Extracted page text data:
▬▬▬▬▬▬▬▬▬▬
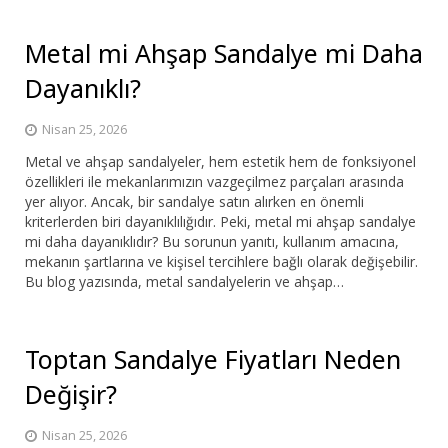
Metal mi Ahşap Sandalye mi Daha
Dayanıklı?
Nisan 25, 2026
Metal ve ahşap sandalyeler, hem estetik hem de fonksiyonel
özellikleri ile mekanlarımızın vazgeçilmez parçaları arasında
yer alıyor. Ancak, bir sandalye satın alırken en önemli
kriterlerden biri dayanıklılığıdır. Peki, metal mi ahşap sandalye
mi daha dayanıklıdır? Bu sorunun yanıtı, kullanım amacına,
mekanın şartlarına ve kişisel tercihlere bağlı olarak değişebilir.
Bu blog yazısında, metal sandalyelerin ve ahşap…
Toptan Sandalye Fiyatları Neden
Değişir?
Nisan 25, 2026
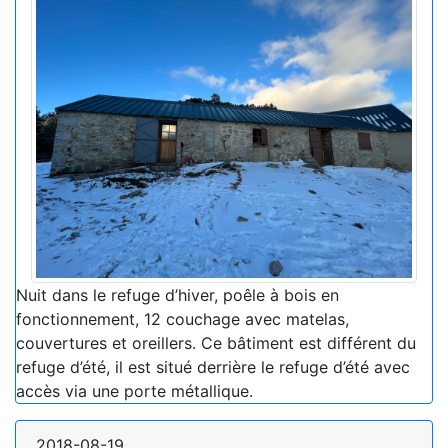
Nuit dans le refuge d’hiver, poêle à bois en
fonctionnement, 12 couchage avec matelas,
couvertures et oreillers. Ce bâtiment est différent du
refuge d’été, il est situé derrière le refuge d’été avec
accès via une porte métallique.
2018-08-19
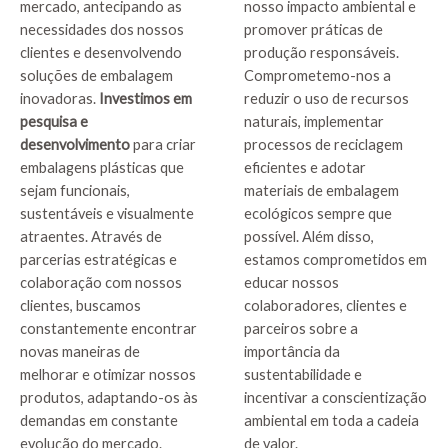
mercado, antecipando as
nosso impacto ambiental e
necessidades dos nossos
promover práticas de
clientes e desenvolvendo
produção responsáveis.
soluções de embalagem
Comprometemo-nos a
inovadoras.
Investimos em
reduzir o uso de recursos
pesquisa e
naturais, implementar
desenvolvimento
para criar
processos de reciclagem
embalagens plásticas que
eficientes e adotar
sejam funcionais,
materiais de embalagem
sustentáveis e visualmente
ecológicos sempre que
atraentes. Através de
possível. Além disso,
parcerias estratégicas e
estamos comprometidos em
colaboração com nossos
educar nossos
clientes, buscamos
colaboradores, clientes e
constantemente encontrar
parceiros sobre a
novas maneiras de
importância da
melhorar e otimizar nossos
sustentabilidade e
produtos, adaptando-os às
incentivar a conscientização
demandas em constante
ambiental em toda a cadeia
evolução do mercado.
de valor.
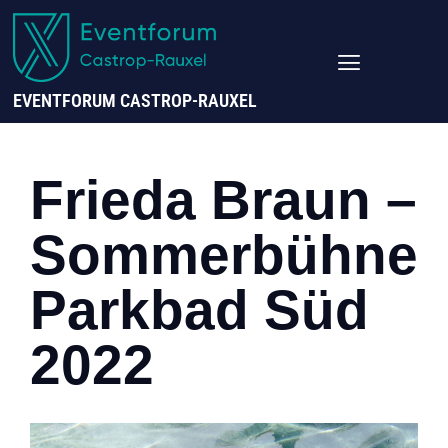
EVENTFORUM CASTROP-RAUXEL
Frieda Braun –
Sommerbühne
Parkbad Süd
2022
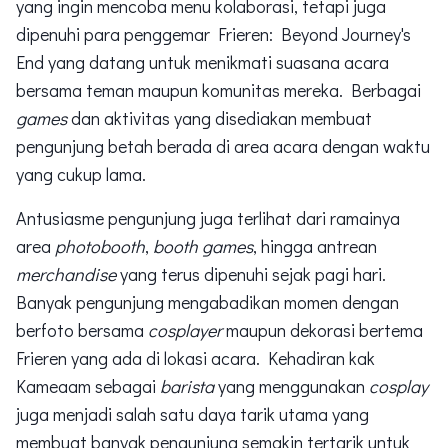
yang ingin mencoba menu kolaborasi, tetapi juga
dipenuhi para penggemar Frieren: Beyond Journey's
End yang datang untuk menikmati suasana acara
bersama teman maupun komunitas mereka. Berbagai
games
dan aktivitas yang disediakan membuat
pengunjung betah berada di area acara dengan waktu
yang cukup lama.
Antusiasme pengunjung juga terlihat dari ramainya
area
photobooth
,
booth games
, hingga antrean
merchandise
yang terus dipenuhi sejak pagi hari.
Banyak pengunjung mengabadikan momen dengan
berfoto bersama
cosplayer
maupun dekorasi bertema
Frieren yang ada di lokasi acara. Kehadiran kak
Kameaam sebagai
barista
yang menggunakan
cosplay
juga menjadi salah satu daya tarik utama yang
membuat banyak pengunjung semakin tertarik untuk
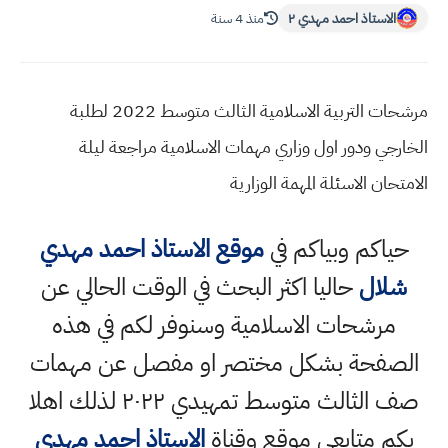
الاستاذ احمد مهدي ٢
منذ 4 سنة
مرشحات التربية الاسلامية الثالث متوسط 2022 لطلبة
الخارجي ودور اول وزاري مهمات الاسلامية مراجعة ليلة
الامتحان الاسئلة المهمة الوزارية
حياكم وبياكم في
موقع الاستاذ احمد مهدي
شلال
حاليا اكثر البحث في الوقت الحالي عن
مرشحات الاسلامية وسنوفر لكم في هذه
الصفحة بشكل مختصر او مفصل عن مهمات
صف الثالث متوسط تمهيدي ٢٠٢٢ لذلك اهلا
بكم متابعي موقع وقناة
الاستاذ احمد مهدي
▬▬▬▬▬▬▬▬▬▬
This exercise calls for the records to be given again exactly, without the images.

Metal mi Ahşap Sandalye mi Daha
Dayanıklı?
Nisan 25, 2026
Metal ve ahşap sandalyeler, hem estetik hem de fonksiyonel
özellikleri ile mekanlarımızın vazgeçilmez parçaları arasında
yer alıyor. Ancak, bir sandalye satın alırken en önemli
kriterlerden biri dayanıklılığıdır. Peki, metal mi ahşap sandalye
mi daha dayanıklıdır? Bu sorunun yanıtı, kullanım amacına,
mekanın şartlarına ve kişisel tercihlere bağlı olarak değişebilir.
Bu blog yazısında, metal sandalyelerin ve ahşap…
Toptan Sandalye Fiyatları Neden
Değişir?
Nisan 25, 2026
Nuit dans le refuge d’hiver, poêle à bois en
fonctionnement, 12 couchage avec matelas,
couvertures et oreillers. Ce bâtiment est différent du
refuge d’été, il est situé derrière le refuge d’été avec
accès via une porte métallique.
2018-08-19
mercado, antecipando as
nosso impacto ambiental e
necessidades dos nossos
promover práticas de
clientes e desenvolvendo
produção responsáveis.
soluções de embalagem
Comprometemo-nos a
inovadoras.
Investimos em
reduzir o uso de recursos
pesquisa e
naturais, implementar
desenvolvimento
para criar
processos de reciclagem
embalagens plásticas que
eficientes e adotar
sejam funcionais,
materiais de embalagem
sustentáveis e visualmente
ecológicos sempre que
atraentes. Através de
possível. Além disso,
parcerias estratégicas e
estamos comprometidos em
colaboração com nossos
educar nossos
clientes, buscamos
colaboradores, clientes e
constantemente encontrar
parceiros sobre a
novas maneiras de
importância da
melhorar e otimizar nossos
sustentabilidade e
produtos, adaptando-os às
incentivar a conscientização
demandas em constante
ambiental em toda a cadeia
evolução do mercado.
de valor.
EVENTFORUM CASTROP-RAUXEL
Frieda Braun –
Sommerbühne
Parkbad Süd
2022
yang ingin mencoba menu kolaborasi, tetapi juga
dipenuhi para penggemar Frieren: Beyond Journey's
End yang datang untuk menikmati suasana acara
bersama teman maupun komunitas mereka. Berbagai
games
dan aktivitas yang disediakan membuat
pengunjung betah berada di area acara dengan waktu
yang cukup lama.
Antusiasme pengunjung juga terlihat dari ramainya
area
photobooth
,
booth games
, hingga antrean
merchandise
yang terus dipenuhi sejak pagi hari.
Banyak pengunjung mengabadikan momen dengan
berfoto bersama
cosplayer
maupun dekorasi bertema
Frieren yang ada di lokasi acara. Kehadiran kak
Kameaam sebagai
barista
yang menggunakan
cosplay
juga menjadi salah satu daya tarik utama yang
membuat banyak pengunjung semakin tertarik untuk
الاستاذ احمد مهدي ٢
منذ 4 سنة
مرشحات التربية الاسلامية الثالث متوسط 2022 لطلبة
الخارجي ودور اول وزاري مهمات الاسلامية مراجعة ليلة
الامتحان الاسئلة المهمة الوزارية
حياكم وبياكم في
موقع الاستاذ احمد مهدي
شلال
حاليا اكثر البحث في الوقت الحالي عن
مرشحات الاسلامية وسنوفر لكم في هذه
الصفحة بشكل مختصر او مفصل عن مهمات
صف الثالث متوسط تمهيدي ٢٠٢٢ لذلك اهلا
بكم متابعي موقع وقناة
الاستاذ احمد مهدي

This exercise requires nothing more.